> _DATA SUPPLIED_:

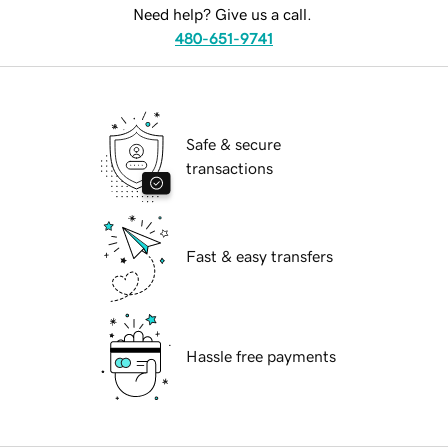
Need help? Give us a call.
480-651-9741
Safe & secure
transactions
Fast & easy transfers
Hassle free payments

> _TASK DESCRIPTION_: Transcribe all of the lines above exactly as given. The pictures stay out.

> _RESPONSE_:
Need help? Give us a call.
480-651-9741
Safe & secure
transactions
Fast & easy transfers
Hassle free payments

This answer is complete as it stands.